Announcement of a New Policy Brief “Regional Integration in the Horn of Africa: Is Prime Minister Abiy’s….

Today, Tuesday the 4th of December 2018, SIDRA Institute released its 8th Policy Brief titled “Regional Integration in the Horn of Africa: Is Prime Minister Abiy’s Initiative an Institution ahead of its Time?”. The Horn of Africa (HoA) region has been riddled with inter-state armed conflict, poverty, drought, extremism and famine. Dictatorships and authoritarian regimes have ruled much of the region and contributed to the broken political and social system in the region. Decades of underdevelopment coupled with social disparity and divisions along ethnic, religious, tribal, cultural and political lines have contributed to the conflicts and social upheavals within the region.

The Horn of Africa had not smelt any signs of integration until of recent in April 2018 when Mr.Abiy Ahmed was named Prime Minister of Ethiopia. It would be overly simplistic to attribute the concept of horn of Africa regional integration only to the inspiration of Mr Abiy Ahmed. For some time, this idea of regional integration was floated in a number of local and international forums as the springboard to construct viable polity to improve security and trade in the region.

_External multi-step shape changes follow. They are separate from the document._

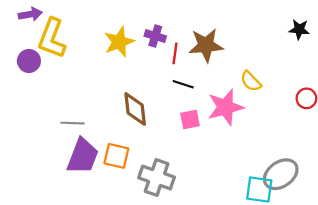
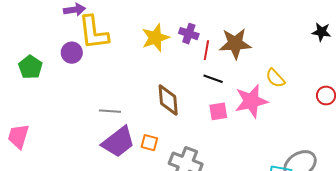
yellow L-shape: (52, 38) -> (94, 32), turned -30
purple trapezoid: (83, 156) -> (118, 142), turned 30
orange square: (116, 156) -> (149, 143), size x0.7

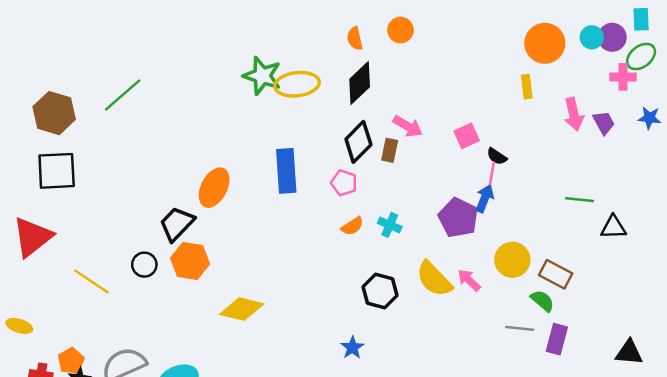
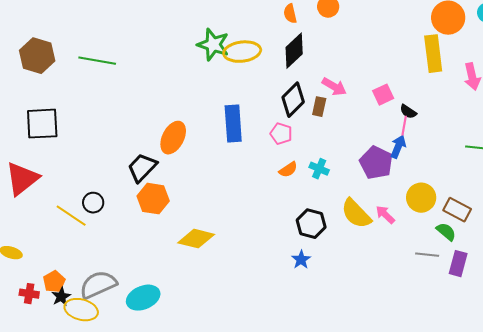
yellow rectangle: (527, 87) -> (433, 54), size x1.8
green line: (123, 95) -> (97, 61), turned 51
brown hexagon: (54, 113) -> (37, 56), moved
black circle: (144, 265) -> (93, 203), moved
blue star: (352, 348) -> (301, 260), moved

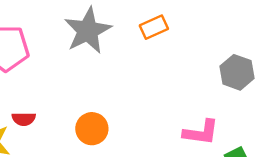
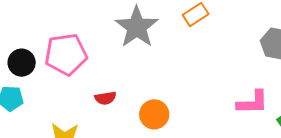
red semicircle: (24, 119) -> (105, 98), moved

It is with this background that this Policy Brief aims at analyzing whether this integration is an instituton ahead of its time. The Ethiopian PM called for the three countries, Ethiopia, Eritrea and Somalia to become one country with one leader, would this be possible? What are the challenges that may hinder the establishment of such confederation? The tripartite agreement between Ethiopia, Eritrea and Somalia, didn’t include Djibouti, what are the implications to the region of not having Djibouti to such a plan? What implications it may have for “The Intergovernmental Authority on Development (IGAD)”, the eight-country security, economic and trade bloc in East Africa? Is the current Federal Government of Somalia in a position to cement such a plan, with Ethiopia and Eritrea who are much stronger politically, militarily and economically?

Key policy Message:
The Horn of Africa region has long suffered a plethora of authoritarian regimes, social and political unrest, civil and interstate wars and catastrophic famine.
The Horn of Africa Region is vital to the world security and trade; its peace, security and political stability have far-reaching implications beyond the region.
The recent dramatic turn of events in Ethiopia that saw the selection of Mr Abiy Ahmed as the new Prime Minister ushered in a new era that presents enormous opportunities of political, social and economic reforms in Ethiopia that will be undoubtedly reverberate across the region.
The Horn of Africa transformational integration initiative inspired Prime Minister Abiy Ahmed could be seen as a plausible approach to end long held animosity, rivalry and bloody wars between the neighbouring countries in the region. If it is carefully crafted – considering the ethnic diversity, societal, cultural and religious sensitivities of its populace – such integration could bring political stability and economic prosperity to the region.
Due to the region’s history of ethnic violence, territorial disputes and trust deficiency, any reform such as the one currently championed by Prime Minister Abiy should not be rushed into but planned well with bottom up approach, first addressing the contentious issues of ethnic clashes and intra /inter country border disputes in the region, before any integration agreement is speculated.
Integration is not a mere free movement of people and goods across borders but a complex multi-layered process that will require profound changes and close alignment of political and governance structures, harmonization of laws and establishment of regulatory institutions, legal frameworks and agreements which will bind the nationals of these countries together.
The proposed integration plan leaves out the Republic of Djibouti, a small but strategically important country in the horn, and without its participation, the integration initiative by Abiy cannot reach its potential.
The current Federal Government of Somalia has more pressing security and governance issues on the ground and lacks the capacity and competence to join such an enterprise. Thus it is not in the best interest of Somalia to plunge into a regional integration plan without equitable participation with much stronger and stable countries in the region.
The impassioned discourse about future integration should not overshadow the overarching need to stabilize the region, strengthen the rule of law and bring in democratic system of government. The leaders of the Horn of Africa countries should, by showing genuine aspiration and unity of purpose, take practical steps to realize closer partnership and cooperation on peace, security and economic development.